The union cabinet has always had a rural development ministry. But, for nearly five decades after independence, we didn’t quite have a full ministry of urban development. It was more like, ‘Works and Housing’. The ‘India lives in its villages’ romanticism endures, to the great detriment of India’s cities, their poor, and at zero benefit to the villages. Or crores wouldn’t be fleeing them.
Even during the tenure of Dr APJ Abdul Kalam in Rashtrapati Bhavan, the mythology was furthered by an idea called PURA, or Providing Urban Amenities in Rural Areas. Everyone applauded his PowerPoint presentations on this and sniggered on the side.
First of all, an Indian village simply did not have the scale or economics to build urban-level infrastructure. Especially as the political class is unwilling to charge the village Indian for water, power or any other utilities. And then, what urban facilities was he talking about when our cities are such a disaster? This mindset has had deeply damaging and far-reaching consequences. Because we think cities are evil, villages are virtuous, Indian cities are never planned. They grow by themselves into massive, self-governing slums, punctuated by islands created by individual builders, ‘audacious’ real estate entrepreneurs and mafias who can work the system.
Our cities, therefore, grow without infrastructure. It comes later, usually over three generations.
Yet, millions of cars and two-wheelers have no place to park except sidewalks (where they exist) and public spaces, usually blocking entire roads. It isn’t just the poor that are victims of this.
You can go to the fanciest buildings in Gurugram. They all float on their individual, giant septic tanks and diesel reservoirs. The first, because nobody ever bothered laying down a sewer system for India’s fanciest new post-reform development, and second, because nobody trusts state power utility. Do you want to know how ridiculous this is?
You’d remember a phase of labour unrest in the Maruti factory a few years ago when unions and activists alleged that a large number of workers had been killed by the police, their bodies were thrown in the gutter and sewer. The chief minister asserted, in confident, self-righteous defence, that it had to be a lie because no sewer has ever been built in this Gurgaon.

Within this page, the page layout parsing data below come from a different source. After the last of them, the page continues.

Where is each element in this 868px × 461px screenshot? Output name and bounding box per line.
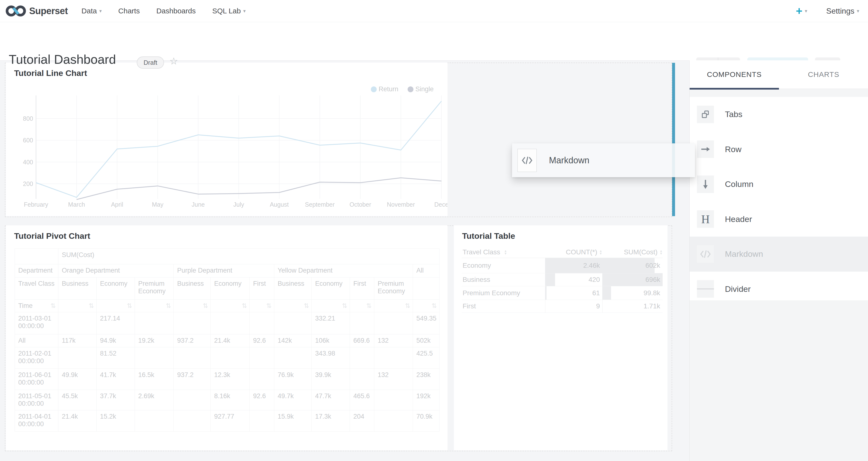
plus-icon: +: [796, 5, 802, 17]
svg-text:600: 600: [23, 137, 33, 144]
cell-value: 1.71k: [644, 302, 660, 310]
markdown-icon: [697, 245, 714, 263]
pivot-row: 2011-03-01 00:00:00217.14332.21549.35: [15, 312, 439, 334]
sort-icon[interactable]: ▲▼: [599, 249, 602, 255]
row-icon: [697, 141, 714, 158]
panel-footer: [690, 300, 868, 461]
component-label: Row: [725, 145, 741, 154]
pivot-chart-card[interactable]: Tutorial Pivot Chart SUM(Cost)Department…: [6, 225, 447, 450]
component-item-column[interactable]: Column: [690, 167, 868, 202]
cell-value: 61: [592, 289, 600, 297]
cell-bar: [602, 286, 611, 300]
svg-text:March: March: [68, 201, 85, 208]
sort-icon[interactable]: ▲▼: [659, 249, 662, 255]
nav-item-label: Data: [82, 7, 97, 15]
svg-text:April: April: [111, 201, 123, 208]
svg-text:Dece: Dece: [434, 201, 447, 208]
column-header[interactable]: SUM(Cost)▲▼: [602, 248, 662, 256]
favorite-star-icon[interactable]: ☆: [169, 56, 178, 67]
chevron-down-icon: ▾: [857, 8, 859, 14]
navbar-right: + ▾ Settings ▾: [796, 5, 859, 17]
line-chart-plot: 200400600800FebruaryMarchAprilMayJuneJul…: [6, 63, 447, 218]
tab-charts[interactable]: CHARTS: [779, 60, 868, 89]
tab-components[interactable]: COMPONENTS: [690, 60, 779, 89]
cell-value: 602k: [645, 262, 660, 270]
status-badge: Draft: [137, 57, 164, 69]
sort-icon[interactable]: ▲▼: [504, 249, 507, 255]
superset-logo-icon: [5, 5, 26, 17]
svg-text:July: July: [234, 201, 244, 208]
component-item-row[interactable]: Row: [690, 132, 868, 167]
component-item-markdown: Markdown: [690, 237, 868, 272]
settings-label: Settings: [826, 7, 855, 16]
column-header[interactable]: Travel Class ▲▼: [462, 248, 545, 256]
chevron-down-icon: ▾: [243, 8, 246, 14]
nav-item-charts[interactable]: Charts: [118, 7, 140, 15]
pivot-row: All117k94.9k19.2k937.221.4k92.6142k106k6…: [15, 334, 439, 347]
builder-tabs: COMPONENTS CHARTS: [690, 60, 868, 89]
svg-text:August: August: [270, 201, 289, 208]
svg-text:February: February: [24, 201, 49, 208]
nav-item-dashboards[interactable]: Dashboards: [156, 7, 196, 15]
component-label: Divider: [725, 284, 751, 294]
dragged-markdown-component[interactable]: Markdown: [512, 143, 695, 177]
chevron-down-icon: ▾: [99, 8, 102, 14]
svg-text:May: May: [152, 201, 163, 208]
data-table: Travel Class ▲▼ COUNT(*)▲▼ SUM(Cost)▲▼ E…: [462, 246, 662, 313]
chart-title: Tutorial Pivot Chart: [14, 231, 90, 241]
component-label: Tabs: [725, 110, 742, 119]
main-menu: Data▾ChartsDashboardsSQL Lab▾: [82, 7, 246, 15]
cell-value: 9: [596, 302, 600, 310]
nav-item-sql-lab[interactable]: SQL Lab▾: [212, 7, 246, 15]
add-new-button[interactable]: + ▾: [796, 5, 807, 17]
nav-item-data[interactable]: Data▾: [82, 7, 102, 15]
chart-title: Tutorial Table: [462, 231, 515, 241]
cell-value: 696k: [645, 276, 660, 283]
component-label: Markdown: [725, 249, 763, 259]
brand-name: Superset: [29, 6, 68, 16]
column-header[interactable]: COUNT(*)▲▼: [545, 248, 602, 256]
settings-menu[interactable]: Settings ▾: [826, 7, 859, 16]
table-header-row: Travel Class ▲▼ COUNT(*)▲▼ SUM(Cost)▲▼: [462, 246, 662, 258]
chevron-down-icon: ▾: [805, 8, 807, 14]
dashboard-header: Tutorial Dashboard Draft ☆ DISCARD: [0, 22, 868, 61]
superset-logo[interactable]: Superset: [5, 5, 68, 17]
cell-bar: [545, 273, 555, 286]
table-chart-card[interactable]: Tutorial Table Travel Class ▲▼ COUNT(*)▲…: [454, 225, 668, 450]
header-icon: H: [697, 210, 714, 228]
markdown-icon: [517, 149, 537, 172]
column-icon: [697, 176, 714, 193]
pivot-row: 2011-06-01 00:00:0049.9k41.7k16.5k937.21…: [15, 369, 439, 390]
pivot-row: 2011-05-01 00:00:0045.5k37.7k2.69k8.16k9…: [15, 390, 439, 410]
svg-text:200: 200: [23, 180, 33, 187]
nav-item-label: Charts: [118, 7, 140, 15]
component-label: Column: [725, 179, 753, 189]
svg-text:October: October: [349, 201, 371, 208]
table-row: First 9 1.71k: [462, 300, 662, 313]
component-item-header[interactable]: HHeader: [690, 202, 868, 237]
cell-value: 420: [588, 276, 600, 283]
table-row: Business 420 696k: [462, 273, 662, 286]
page-title[interactable]: Tutorial Dashboard: [9, 52, 116, 67]
top-navbar: Superset Data▾ChartsDashboardsSQL Lab▾ +…: [0, 0, 868, 22]
table-row: Economy 2.46k 602k: [462, 258, 662, 273]
pivot-row: 2011-02-01 00:00:0081.52343.98425.5: [15, 347, 439, 369]
table-row: Premium Economy 61 99.8k: [462, 286, 662, 300]
pivot-table: SUM(Cost)DepartmentOrange DepartmentPurp…: [14, 248, 439, 432]
svg-text:November: November: [387, 201, 415, 208]
panel-divider: [690, 89, 868, 97]
row-label: Business: [462, 273, 545, 286]
pivot-grid: SUM(Cost)DepartmentOrange DepartmentPurp…: [14, 248, 439, 432]
svg-text:September: September: [305, 201, 335, 208]
nav-item-label: Dashboards: [156, 7, 196, 15]
cell-value: 99.8k: [644, 289, 660, 297]
dashboard-canvas: Tutorial Line Chart ReturnSingle 2004006…: [0, 60, 689, 461]
svg-text:June: June: [191, 201, 205, 208]
nav-item-label: SQL Lab: [212, 7, 241, 15]
drop-indicator: [672, 63, 675, 216]
svg-text:800: 800: [23, 115, 33, 122]
line-chart-card[interactable]: Tutorial Line Chart ReturnSingle 2004006…: [6, 63, 447, 216]
component-item-tabs[interactable]: Tabs: [690, 97, 868, 132]
cell-bar: [545, 286, 547, 300]
component-label: Header: [725, 214, 752, 224]
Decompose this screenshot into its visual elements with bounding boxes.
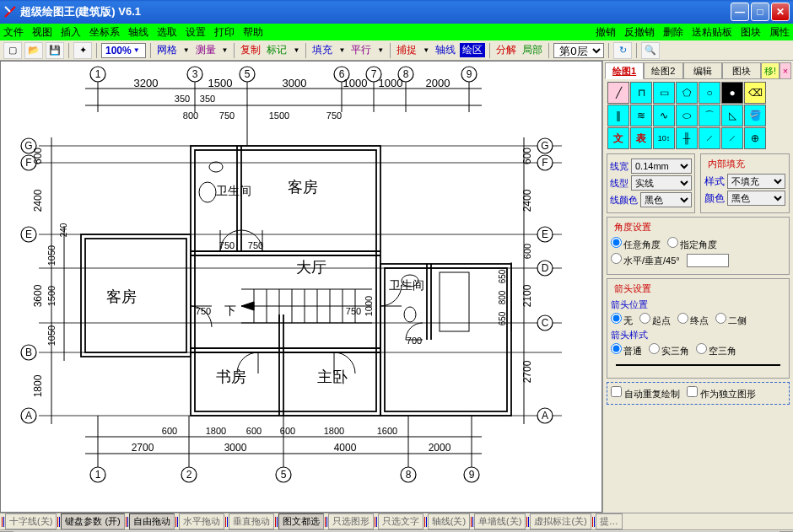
tool-compass[interactable]: ⊕ xyxy=(744,127,766,149)
new-button[interactable]: ▢ xyxy=(3,42,22,59)
radio-angle-fixed[interactable]: 指定角度 xyxy=(667,237,717,251)
tool-dashline[interactable]: ⟋ xyxy=(699,127,720,149)
menu-delete[interactable]: 删除 xyxy=(663,25,683,40)
maximize-button[interactable]: □ xyxy=(751,3,769,21)
tool-parallel-lines[interactable]: ‖ xyxy=(607,105,629,126)
tool-rect[interactable]: ▭ xyxy=(653,82,675,104)
close-button[interactable]: ✕ xyxy=(771,3,790,21)
refresh-button[interactable]: ↻ xyxy=(613,42,632,59)
menu-settings[interactable]: 设置 xyxy=(186,25,206,40)
drawing-canvas[interactable]: 客房 客房 卫生间 卫生间 大厅 书房 主卧 下 13 56 78 9 xyxy=(0,61,602,513)
menu-clipboard[interactable]: 送粘贴板 xyxy=(692,25,732,40)
menu-insert[interactable]: 插入 xyxy=(61,25,81,40)
status-crosshair[interactable]: 十字线(关) xyxy=(5,513,57,529)
tool-local[interactable]: 局部 xyxy=(521,43,544,57)
menu-view[interactable]: 视图 xyxy=(32,25,52,40)
tool-ellipse[interactable]: ⬭ xyxy=(676,105,698,126)
tool-arc[interactable]: ⌒ xyxy=(699,105,720,126)
tool-eraser[interactable]: ⌫ xyxy=(744,82,766,104)
status-wall[interactable]: 单墙线(关) xyxy=(474,513,526,529)
tool-snap[interactable]: 捕捉 xyxy=(395,43,418,57)
tool-wave[interactable]: ≋ xyxy=(630,105,652,126)
svg-text:750: 750 xyxy=(219,110,235,121)
status-selectall[interactable]: 图文都选 xyxy=(278,513,324,529)
tool-circle[interactable]: ○ xyxy=(699,82,720,104)
tab-close[interactable]: × xyxy=(780,62,791,79)
status-selecttxt[interactable]: 只选文字 xyxy=(378,513,423,529)
tool-centerline[interactable]: ⟋ xyxy=(721,127,743,149)
tool-measure[interactable]: 测量 xyxy=(194,43,218,57)
tool-dot[interactable]: ● xyxy=(721,82,743,104)
preview-button[interactable]: 🔍 xyxy=(641,42,660,59)
svg-text:B: B xyxy=(25,347,32,358)
tool-fill-bucket[interactable]: 🪣 xyxy=(744,105,766,126)
tab-block[interactable]: 图块 xyxy=(722,62,761,79)
status-freedrag[interactable]: 自由拖动 xyxy=(129,513,175,529)
save-button[interactable]: 💾 xyxy=(46,42,64,59)
svg-text:3600: 3600 xyxy=(32,284,44,307)
status-keyboard[interactable]: 键盘参数 (开) xyxy=(61,513,124,529)
check-independent[interactable]: 作为独立图形 xyxy=(687,386,756,400)
angle-input[interactable] xyxy=(687,254,729,267)
status-virtualdim[interactable]: 虚拟标注(关) xyxy=(530,513,591,529)
tool-sine[interactable]: ∿ xyxy=(653,105,675,126)
radio-arrow-none[interactable]: 无 xyxy=(611,313,633,327)
menu-select[interactable]: 选取 xyxy=(157,25,177,40)
check-auto-repeat[interactable]: 自动重复绘制 xyxy=(611,386,680,400)
tool-dimension[interactable]: 10↕ xyxy=(653,127,675,149)
minimize-button[interactable]: — xyxy=(731,3,749,21)
status-more[interactable]: 提… xyxy=(596,513,623,529)
tool-explode[interactable]: 分解 xyxy=(494,43,518,57)
radio-arrow-start[interactable]: 起点 xyxy=(639,313,671,327)
tool-text[interactable]: 文 xyxy=(607,127,629,149)
menu-help[interactable]: 帮助 xyxy=(243,25,263,40)
menu-print[interactable]: 打印 xyxy=(214,25,235,40)
tool-polyline[interactable]: ⊓ xyxy=(630,82,652,104)
tool-table[interactable]: 表 xyxy=(630,127,652,149)
tool-grid[interactable]: 网格 xyxy=(155,43,179,57)
tool-break[interactable]: ╫ xyxy=(676,127,698,149)
menu-block[interactable]: 图块 xyxy=(741,25,761,40)
tool-sector[interactable]: ◺ xyxy=(721,105,743,126)
status-vdrag[interactable]: 垂直拖动 xyxy=(229,513,274,529)
tool-axis[interactable]: 轴线 xyxy=(434,43,457,57)
tab-draw1[interactable]: 绘图1 xyxy=(605,62,644,79)
status-hdrag[interactable]: 水平拖动 xyxy=(179,513,224,529)
tool-fill[interactable]: 填充 xyxy=(310,43,334,57)
open-button[interactable]: 📂 xyxy=(24,42,43,59)
layer-select[interactable]: 第0层 xyxy=(553,43,604,58)
menu-coords[interactable]: 坐标系 xyxy=(89,25,120,40)
palette-button[interactable]: ✦ xyxy=(73,42,92,59)
zoom-combo[interactable]: 100%▼ xyxy=(101,43,146,58)
tool-line[interactable]: ╱ xyxy=(607,82,629,104)
fill-style-select[interactable]: 不填充 xyxy=(727,174,786,189)
radio-arrowstyle-solid[interactable]: 实三角 xyxy=(649,343,689,357)
radio-arrowstyle-normal[interactable]: 普通 xyxy=(611,343,642,357)
radio-arrow-end[interactable]: 终点 xyxy=(677,313,709,327)
svg-rect-46 xyxy=(440,272,469,331)
line-type-select[interactable]: 实线 xyxy=(631,175,692,191)
fill-color-select[interactable]: 黑色 xyxy=(727,191,786,206)
status-axis[interactable]: 轴线(关) xyxy=(428,513,470,529)
tab-move[interactable]: 移! xyxy=(761,62,780,79)
radio-angle-free[interactable]: 任意角度 xyxy=(611,237,661,251)
menu-undo[interactable]: 撤销 xyxy=(596,25,616,40)
menu-axes[interactable]: 轴线 xyxy=(128,25,148,40)
menu-file[interactable]: 文件 xyxy=(3,25,24,40)
status-selectgfx[interactable]: 只选图形 xyxy=(328,513,374,529)
line-width-select[interactable]: 0.14mm xyxy=(631,159,692,174)
tool-parallel[interactable]: 平行 xyxy=(349,43,373,57)
tab-draw2[interactable]: 绘图2 xyxy=(644,62,682,79)
tool-mark[interactable]: 标记 xyxy=(265,43,289,57)
tool-polygon[interactable]: ⬠ xyxy=(676,82,698,104)
tab-edit[interactable]: 编辑 xyxy=(683,62,722,79)
tool-drawarea[interactable]: 绘区 xyxy=(460,43,485,57)
line-color-select[interactable]: 黑色 xyxy=(640,192,692,207)
svg-text:350: 350 xyxy=(200,94,215,104)
radio-arrowstyle-hollow[interactable]: 空三角 xyxy=(696,343,736,357)
menu-redo[interactable]: 反撤销 xyxy=(624,25,655,40)
radio-arrow-both[interactable]: 二侧 xyxy=(715,313,747,327)
radio-angle-hv[interactable]: 水平/垂直/45° xyxy=(611,253,680,267)
tool-copy[interactable]: 复制 xyxy=(239,43,262,57)
menu-properties[interactable]: 属性 xyxy=(769,25,790,40)
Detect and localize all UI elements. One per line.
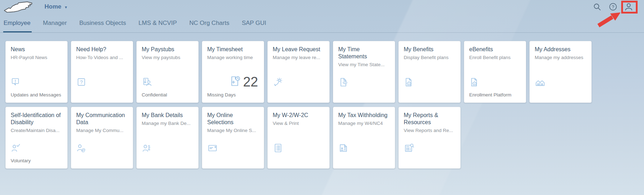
tile-title: My Paystubs <box>142 46 193 53</box>
tile-body <box>535 61 586 92</box>
tab-sap-gui[interactable]: SAP GUI <box>242 14 266 32</box>
tile-footer <box>535 92 586 98</box>
tab-employee[interactable]: Employee <box>4 14 31 32</box>
svg-text:$: $ <box>148 144 150 149</box>
question-square-icon: ? <box>76 77 87 88</box>
tile-title: News <box>11 46 62 53</box>
tile-news[interactable]: News HR-Payroll News Updates and Message… <box>5 41 68 103</box>
svg-text:$: $ <box>344 146 346 149</box>
tile-subtitle: View Reports and Re... <box>404 127 455 134</box>
tile-footer: Confidential <box>142 92 193 98</box>
tile-title: My W-2/W-2C <box>273 112 324 119</box>
svg-text:?: ? <box>612 4 614 9</box>
tile-title: Need Help? <box>76 46 128 53</box>
person-at-icon: @ <box>76 143 87 153</box>
tile-body <box>469 61 521 92</box>
tile-subtitle: Enroll Benefit plans <box>469 54 521 61</box>
tile-footer <box>142 158 193 164</box>
tile-subtitle: HR-Payroll News <box>11 54 62 61</box>
document-eye-icon <box>338 77 349 88</box>
tile-body: ? <box>76 61 128 92</box>
alert-bubble-icon <box>11 77 21 88</box>
tile-subtitle: Manage my Bank De... <box>142 120 193 127</box>
home-menu-button[interactable]: Home ▼ <box>44 3 68 10</box>
svg-text:?: ? <box>80 79 83 85</box>
tile-footer: Enrollment Platform <box>469 92 521 98</box>
tab-bar: EmployeeManagerBusiness ObjectsLMS & NCV… <box>0 14 644 32</box>
tile-my-bank-details[interactable]: My Bank Details Manage my Bank De... $ <box>136 107 199 169</box>
tile-row-2: Self-Identification of Disability Create… <box>5 107 639 169</box>
svg-text:$: $ <box>145 78 146 81</box>
tile-title: My Timesheet <box>207 46 259 53</box>
benefits-family-icon <box>469 77 480 88</box>
tile-my-tax-withholding[interactable]: My Tax Withholding Manage my W4/NC4 $ <box>333 107 395 169</box>
person-dollar-icon: $ <box>142 143 152 153</box>
tile-subtitle: Manage my leave re... <box>273 54 324 61</box>
document-list-icon <box>273 143 283 153</box>
tile-my-benefits[interactable]: My Benefits Display Benefit plans <box>398 41 461 103</box>
tile-my-time-statements[interactable]: My Time Statements View my Time State... <box>333 41 395 103</box>
tile-body: $ <box>142 61 193 92</box>
tile-my-addresses[interactable]: My Addresses Manage my addresses <box>529 41 592 103</box>
timesheet-clock-icon <box>229 75 241 88</box>
tile-subtitle: How-To Videos and ... <box>76 54 128 61</box>
tile-grid: News HR-Payroll News Updates and Message… <box>0 33 644 169</box>
tile-footer <box>76 158 128 164</box>
tab-lms-ncvip[interactable]: LMS & NCVIP <box>138 14 177 32</box>
svg-text:@: @ <box>81 148 85 153</box>
tile-body: $ <box>142 127 193 158</box>
tile-my-w-2-w-2c[interactable]: My W-2/W-2C View & Print <box>267 107 330 169</box>
tile-title: My Benefits <box>404 46 455 53</box>
tile-body <box>404 134 455 158</box>
tile-body <box>338 68 390 92</box>
tile-title: My Time Statements <box>338 46 390 60</box>
tile-subtitle: Manage my addresses <box>535 54 586 61</box>
tile-body <box>273 127 324 158</box>
tile-title: eBenefits <box>469 46 521 53</box>
tile-body: 22 <box>207 61 259 92</box>
tile-kpi-value: 22 <box>243 76 258 88</box>
tile-subtitle: Display Benefit plans <box>404 54 455 61</box>
tile-title: My Tax Withholding <box>338 112 390 119</box>
tile-subtitle: Manage My Commu... <box>76 127 128 134</box>
tile-my-online-selections[interactable]: My Online Selections Manage My Online S.… <box>202 107 264 169</box>
idcard-dollar-icon: $ <box>338 143 349 153</box>
tile-body: $ <box>338 127 390 158</box>
tile-title: My Online Selections <box>207 112 259 126</box>
tile-subtitle: View & Print <box>273 120 324 127</box>
tile-my-paystubs[interactable]: My Paystubs View my paystubs $ Confident… <box>136 41 199 103</box>
tile-my-leave-request[interactable]: My Leave Request Manage my leave re... <box>267 41 330 103</box>
tile-title: My Communication Data <box>76 112 128 126</box>
tile-footer <box>404 92 455 98</box>
header: Home ▼ ? EmployeeManagerBusiness Objects… <box>0 0 644 33</box>
tile-row-1: News HR-Payroll News Updates and Message… <box>5 41 639 103</box>
tile-subtitle: Create/Maintain Disa... <box>11 127 62 134</box>
tile-footer <box>338 158 390 164</box>
tab-business-objects[interactable]: Business Objects <box>79 14 126 32</box>
chevron-down-icon: ▼ <box>64 5 68 9</box>
tile-my-communication-data[interactable]: My Communication Data Manage My Commu...… <box>71 107 133 169</box>
tile-my-timesheet[interactable]: My Timesheet Manage working time 22 Miss… <box>202 41 264 103</box>
benefits-family-icon <box>404 77 414 88</box>
tile-footer <box>273 158 324 164</box>
tile-title: My Reports & Resources <box>404 112 455 126</box>
tile-body <box>404 61 455 92</box>
tile-need-help[interactable]: Need Help? How-To Videos and ... ? <box>71 41 133 103</box>
tile-title: My Leave Request <box>273 46 324 53</box>
home-title-label: Home <box>44 3 61 10</box>
tile-subtitle: Manage My Online S... <box>207 127 259 134</box>
tile-self-identification-of-disability[interactable]: Self-Identification of Disability Create… <box>5 107 68 169</box>
tile-body <box>273 61 324 92</box>
tile-footer <box>76 92 128 98</box>
tab-manager[interactable]: Manager <box>43 14 67 32</box>
tile-subtitle: Manage working time <box>207 54 259 61</box>
tile-body: @ <box>76 134 128 158</box>
tile-footer <box>273 92 324 98</box>
tile-footer <box>207 158 259 164</box>
tab-nc-org-charts[interactable]: NC Org Charts <box>189 14 229 32</box>
tile-title: My Addresses <box>535 46 586 53</box>
tile-footer: Updates and Messages <box>11 92 62 98</box>
tile-my-reports-resources[interactable]: My Reports & Resources View Reports and … <box>398 107 461 169</box>
tile-footer: Missing Days <box>207 92 259 98</box>
tile-ebenefits[interactable]: eBenefits Enroll Benefit plans Enrollmen… <box>464 41 526 103</box>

This week’s National Interest is provoked (or triggered, which millennials prefer) by the Bombay High Court order stopping work on Mumbai’s long-delayed coastal road project. The 219-page order written by Chief Justice Pradeep Nandrajog and Justice NM Jamdar is among the best-crafted and comprehensible judgments I have read in some time. The judges have spoken sense on there being no conflict between environment and development, need for balance and adherence to laws.
Read the judgment carefully, however, and you may cry. I cannot fault it on the law. I only highlight a point where the judges say, the project also needs wildlife clearance.
Because the petitioners said corals along the coastline will be destroyed. Studies presented in the court have indeed shown coral near Haji Ali and Worli: All of two patches of 0.251 and 0.11 sq metres respectively. I know the perils of walking into a ‘lovely coral’ versus ‘ugly human’ debate, but what the hell.